I had expected a Sirisena administration to pursue some of the policies associated with the SLFP, but he was a fool and his mentor Chandrika was concerned only with revenge on the Rajapaksas. You cannot talk about betrayal when there was no faith in the first place. But I also blame the Rajapaksas for messing up the August election by attacking Sirisena and driving him further into Ranil’s arms, so that he was a pawn in his hands.
Q:
Have you advised President Mahinda Rajapaksa’s government how to counter unsubstantiated war crimes allegations propagated by various interested parties, particularly the UN, on the basis of the Panel of Experts (PoE) report released in March 2011? Did the government accept your suggestions/recommendations?
A:

Prof. Rajiva Wijesinha
I kept trying, but Mahinda was not interested at all, and had no idea about how to conduct international relations. Sadly, his Foreign Minister was hanging around behind Namal, and proved incapable of independent thought, in his anxiety to gain further promotion. And given that I was about the only person the international community, that was not prejudiced, took seriously – I refer to the ICRC and the Japanese with whom I continued to work, and, indeed, the Americans, until the Ambassador was bullied by her doctrinaire political affairs officer into active undermining of the Rajapaksas – there was much jealousy, so I was shut out from any influence.

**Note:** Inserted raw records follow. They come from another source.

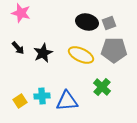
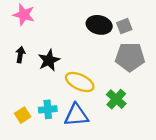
black arrow: (18, 48) -> (20, 55), turned -128
yellow ellipse: (81, 55) -> (80, 82), moved

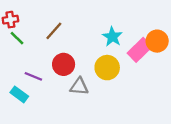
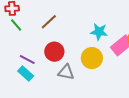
cyan star: (112, 37) -> (99, 32), turned -30
cyan rectangle: (19, 94) -> (26, 73), moved

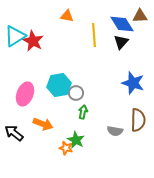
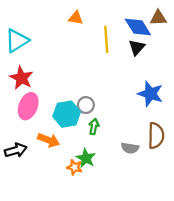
red star: (33, 41) -> (21, 78), moved
cyan hexagon: (59, 85) -> (67, 114), moved
black arrow: (14, 133) -> (16, 150), turned 126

But even the admirable effort, headed by Godfrey Gunatilleke, was not properly used. Mahinda Rajapaksa seemed to me more concerned with providing joy rides for people rather than serious counter measures, and representation in Geneva turned into a joke, with him even undermining Tamara Kunanayagam, who, when he supported her, scored a significant victory against the Americans, in September 2011. The Ambassador, who had been intriguing with her predecessor, then told her they would get us in March, and with a little help from their friends here, they succeeded.
Q:
As the writer pointed out in his comment on Wickremesinghe’s controversial Al Jazeera interview, the former Commander-in-Chief failed to mention critically important matters that could have countered Hasan’ s line of questioning meant to humiliate Sri Lanka?
A:
How could you have expected that, since his primary concern has always been himself, not the country, let alone the armed forces?
Q:
Do you agree that Western powers and an influential section of the international media cannot stomach Sri Lanka’s triumph over separatist Tamil terrorism?
A:
There was opposition to our victory from the start, but this was strengthened by the failure to move on reconciliation, creating the impression that the victory against the Tigers was seen by the government as a victory against Tamils. The failure of the Foreign Ministry to work with journalists was lamentable, and the few exceptions – for instance the admirable Vadivel Krishnamoorthy in Chennai or Sashikala Premawardhane in Canberra – received no support at all from the Ministry establishment.
Q:
A couple of months after the 2019 presidential election, Gotabaya Rajapaksa declared his intention to withdraw from the Geneva process. On behalf of Sri Lanka that announcement was made in Geneva by the then Foreign Minister Dinesh Gunawardena, who became the Premier during Wickremesinghe’s tenure as the President. That declaration was meant to hoodwink the Sinhala community and didn’t alter the Geneva process and even today the project is continuing. As a person who had been closely involved in the overall government response to terrorism and related matters, how do you view the measures taken during Gotabaya Rajapaksa’s short presidency to counter Geneva?
A:
What measures? I am reminded of the idiocy of the responses to the Darusman report by Basil and Gotabaya Rajapaksa, who went on ego trips and produced unreadable volumes trying to get credit for themselves as to issues of little interest to the world. They were planned in response to Darusman, but when I told Gotabaya that his effort was just a narrative of action, he said that responding to Darusman was not his intention. When I said that was necessary, he told me he had asked Chief-of-Staff Roshan Goonetilleke to do that, but Roshan said he had not been asked and had not been given any resources.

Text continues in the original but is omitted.